• Data section:
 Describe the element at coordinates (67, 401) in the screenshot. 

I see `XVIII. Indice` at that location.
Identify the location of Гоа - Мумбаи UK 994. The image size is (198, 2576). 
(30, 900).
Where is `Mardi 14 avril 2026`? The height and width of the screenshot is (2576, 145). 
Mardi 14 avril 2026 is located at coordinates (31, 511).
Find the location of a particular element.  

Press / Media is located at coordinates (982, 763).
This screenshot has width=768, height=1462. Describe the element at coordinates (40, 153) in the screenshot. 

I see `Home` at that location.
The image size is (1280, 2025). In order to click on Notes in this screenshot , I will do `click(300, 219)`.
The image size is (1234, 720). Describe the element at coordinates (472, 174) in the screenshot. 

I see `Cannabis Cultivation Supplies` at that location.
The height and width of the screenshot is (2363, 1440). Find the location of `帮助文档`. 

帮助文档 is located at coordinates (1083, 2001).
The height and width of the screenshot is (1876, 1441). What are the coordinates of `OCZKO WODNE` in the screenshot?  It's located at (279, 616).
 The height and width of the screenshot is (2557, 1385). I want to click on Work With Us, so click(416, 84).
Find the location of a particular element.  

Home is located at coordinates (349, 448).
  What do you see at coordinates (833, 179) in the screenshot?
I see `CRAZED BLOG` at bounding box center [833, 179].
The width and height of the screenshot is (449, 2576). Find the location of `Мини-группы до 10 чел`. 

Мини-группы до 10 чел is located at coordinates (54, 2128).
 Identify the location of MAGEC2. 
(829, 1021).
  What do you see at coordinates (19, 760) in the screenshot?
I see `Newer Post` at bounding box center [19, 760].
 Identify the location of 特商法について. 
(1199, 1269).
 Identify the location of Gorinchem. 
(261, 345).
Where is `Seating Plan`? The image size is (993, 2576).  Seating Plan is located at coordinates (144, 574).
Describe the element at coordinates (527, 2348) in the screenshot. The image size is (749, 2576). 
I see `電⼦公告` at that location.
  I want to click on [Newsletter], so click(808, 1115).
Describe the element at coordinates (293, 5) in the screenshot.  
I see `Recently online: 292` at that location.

• Task objective: A faithful copy is required of the lines from the one with "Identify the location of Gorinchem." through the last line of the data; please add nothing.

• Output for this exercise:
 Identify the location of Gorinchem. 
(261, 345).
Where is `Seating Plan`? The image size is (993, 2576).  Seating Plan is located at coordinates (144, 574).
Describe the element at coordinates (527, 2348) in the screenshot. The image size is (749, 2576). 
I see `電⼦公告` at that location.
  I want to click on [Newsletter], so click(808, 1115).
Describe the element at coordinates (293, 5) in the screenshot.  
I see `Recently online: 292` at that location.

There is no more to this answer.